The last of the five (if not originally seen in this order) is Myrrha, also called Smyrna, daughter of Cinyras and Cenchreis and, most memorably, mother of Adonis (Fig.12). Consumed by an unnatural lust for her father, Myrrha decided on suicide but was found out by her nurse, who offered to help if it would save her life. While Cinyras’s wife was away at a feast of Ceres, the nurse offered him a mistress, then led Myrrha to him in the dark. After several nights, Cinyras brought a lighted torch, recognized his daughter, and tried to stab her, but Myrrha, already pregnant, escaped and fled as far as Arabia and further exotic lands until, after nine months, half dead, she begged the gods for mercy, was transformed into a myrrh-tree, and from her trunk gave birth to Adonis26.

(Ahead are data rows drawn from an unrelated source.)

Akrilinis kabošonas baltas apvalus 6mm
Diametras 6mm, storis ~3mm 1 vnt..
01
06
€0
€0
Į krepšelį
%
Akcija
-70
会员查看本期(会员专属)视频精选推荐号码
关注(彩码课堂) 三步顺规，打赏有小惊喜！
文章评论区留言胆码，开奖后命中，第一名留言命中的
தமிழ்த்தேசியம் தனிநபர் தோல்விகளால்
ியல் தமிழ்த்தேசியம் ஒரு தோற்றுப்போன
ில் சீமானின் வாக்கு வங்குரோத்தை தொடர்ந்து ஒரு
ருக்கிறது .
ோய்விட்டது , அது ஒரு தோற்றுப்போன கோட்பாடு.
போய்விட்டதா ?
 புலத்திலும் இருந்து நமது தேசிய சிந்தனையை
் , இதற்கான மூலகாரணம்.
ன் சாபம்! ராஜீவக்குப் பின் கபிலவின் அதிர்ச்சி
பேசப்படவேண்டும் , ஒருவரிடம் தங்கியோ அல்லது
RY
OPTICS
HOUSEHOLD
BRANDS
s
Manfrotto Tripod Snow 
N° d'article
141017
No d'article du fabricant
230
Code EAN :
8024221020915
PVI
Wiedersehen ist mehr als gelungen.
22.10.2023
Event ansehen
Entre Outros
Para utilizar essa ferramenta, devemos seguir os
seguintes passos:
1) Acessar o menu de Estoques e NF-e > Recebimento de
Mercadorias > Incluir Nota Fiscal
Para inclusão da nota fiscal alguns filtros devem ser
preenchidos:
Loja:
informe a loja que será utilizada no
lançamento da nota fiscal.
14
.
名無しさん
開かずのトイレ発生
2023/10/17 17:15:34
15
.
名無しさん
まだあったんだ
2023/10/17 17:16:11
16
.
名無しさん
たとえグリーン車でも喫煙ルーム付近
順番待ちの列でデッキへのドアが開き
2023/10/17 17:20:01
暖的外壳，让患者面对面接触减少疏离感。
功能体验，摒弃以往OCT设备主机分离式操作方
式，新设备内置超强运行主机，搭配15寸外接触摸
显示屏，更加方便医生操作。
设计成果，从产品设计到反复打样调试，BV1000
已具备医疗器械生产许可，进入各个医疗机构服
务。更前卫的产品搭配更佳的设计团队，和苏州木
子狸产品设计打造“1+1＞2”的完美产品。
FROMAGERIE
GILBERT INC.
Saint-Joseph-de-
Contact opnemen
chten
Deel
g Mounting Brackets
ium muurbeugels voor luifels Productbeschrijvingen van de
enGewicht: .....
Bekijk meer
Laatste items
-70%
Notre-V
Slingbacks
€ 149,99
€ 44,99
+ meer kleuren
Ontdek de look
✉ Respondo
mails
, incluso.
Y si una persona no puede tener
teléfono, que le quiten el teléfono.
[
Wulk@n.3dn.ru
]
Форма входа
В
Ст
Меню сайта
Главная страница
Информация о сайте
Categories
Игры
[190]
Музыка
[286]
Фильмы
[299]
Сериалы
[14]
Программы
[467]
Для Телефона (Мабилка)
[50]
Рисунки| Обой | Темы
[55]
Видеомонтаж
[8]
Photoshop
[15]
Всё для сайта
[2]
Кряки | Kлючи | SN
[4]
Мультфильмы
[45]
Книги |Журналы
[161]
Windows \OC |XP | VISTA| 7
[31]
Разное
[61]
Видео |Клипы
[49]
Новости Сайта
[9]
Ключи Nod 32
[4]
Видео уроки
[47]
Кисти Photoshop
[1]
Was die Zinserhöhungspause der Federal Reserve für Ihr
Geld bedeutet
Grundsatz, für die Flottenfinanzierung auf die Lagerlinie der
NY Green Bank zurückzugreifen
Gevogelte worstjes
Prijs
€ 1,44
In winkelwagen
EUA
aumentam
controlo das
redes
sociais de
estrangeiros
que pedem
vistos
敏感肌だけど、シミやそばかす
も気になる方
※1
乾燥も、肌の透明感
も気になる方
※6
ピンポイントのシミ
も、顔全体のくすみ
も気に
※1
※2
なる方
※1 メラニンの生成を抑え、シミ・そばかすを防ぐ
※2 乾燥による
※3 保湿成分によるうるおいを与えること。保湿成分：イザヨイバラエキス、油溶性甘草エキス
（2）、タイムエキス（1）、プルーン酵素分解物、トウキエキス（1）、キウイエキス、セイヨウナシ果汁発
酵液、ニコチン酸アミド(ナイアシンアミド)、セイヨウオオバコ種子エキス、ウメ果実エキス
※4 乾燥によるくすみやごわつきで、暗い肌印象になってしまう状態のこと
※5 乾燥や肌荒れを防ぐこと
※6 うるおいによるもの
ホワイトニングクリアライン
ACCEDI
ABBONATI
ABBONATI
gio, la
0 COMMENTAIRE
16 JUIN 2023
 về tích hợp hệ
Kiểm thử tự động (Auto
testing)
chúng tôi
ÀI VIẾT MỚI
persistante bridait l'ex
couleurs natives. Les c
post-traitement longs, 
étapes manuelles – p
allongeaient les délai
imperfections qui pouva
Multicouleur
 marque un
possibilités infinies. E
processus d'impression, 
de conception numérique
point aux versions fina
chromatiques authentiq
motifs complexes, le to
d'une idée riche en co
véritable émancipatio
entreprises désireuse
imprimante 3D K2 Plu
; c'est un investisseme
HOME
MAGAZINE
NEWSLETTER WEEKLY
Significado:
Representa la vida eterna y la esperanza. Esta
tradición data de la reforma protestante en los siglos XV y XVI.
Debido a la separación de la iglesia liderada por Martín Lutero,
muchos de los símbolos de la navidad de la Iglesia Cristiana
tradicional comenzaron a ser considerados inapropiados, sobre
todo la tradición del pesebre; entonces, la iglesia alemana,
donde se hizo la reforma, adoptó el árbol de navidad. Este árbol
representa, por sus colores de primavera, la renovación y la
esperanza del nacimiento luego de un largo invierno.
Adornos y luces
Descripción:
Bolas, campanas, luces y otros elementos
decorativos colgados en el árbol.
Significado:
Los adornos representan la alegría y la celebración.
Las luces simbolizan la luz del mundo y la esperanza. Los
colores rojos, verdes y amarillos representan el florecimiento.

Of the five fragments, Myrrha’s is the best preserved and needed little to no restoration27. In demeanor, she differs from the other four; while Pasiphae and Scylla quietly plan their crimes and Phaedra and Canace dwell on the aftermath of theirs, Myrrha runs, actively in transit between her transgression and her metamorphosis, visually frozen in a kind of perpetual exile. Wearing a red tunic and yellow boots, she is escaping from her father (whom we should imagine close behind), her arms raised in alarm, eyes looking in one direction and body moving in another. Again, a well-known figural type was employed to capture the heroine’s plight. The solitary figure of a fleeing young woman is based upon the renowned “Niobe Chiaramonti”, one statue of a sculptural group that was set up by king Seleukos in south coastal Asia Minor and moved to Rome in 38 B.C.E. to decorate the temple of Apollo in the Campus Martius (Fig.13). A version of this figure was recently found in an Augustan villa near Ostia, together with a base bearing her name: “Ogygia”, Niobe’s daughter28. This particular victim was hardly an accidental appropriation for Myrrha. Just as Niobe insulted Leto for bearing fewer children than she, prompting a massacre by Diana and Apollo, Myrrha’s mother boasted that her daughter was lovelier than Venus, resulting in the daughter’s lust for her father. In addition, just as Venus enflamed Myrrha with passion for her father, inversely Leto inflicted yet more retribution on Niobe by having her father fall in love with his own daughter29. In both cases, a mortal mother’s hubris towards a goddess leads to the punishment of their mortal daughters. The conflation of Myrrha with the famous figure of the Niobid may well have spurred a viewer’s visual memory, inviting comparison of the two young women’s fates. Pose and gesture embody certain situations and such situations, caused by human actions, are doomed to repeat themselves.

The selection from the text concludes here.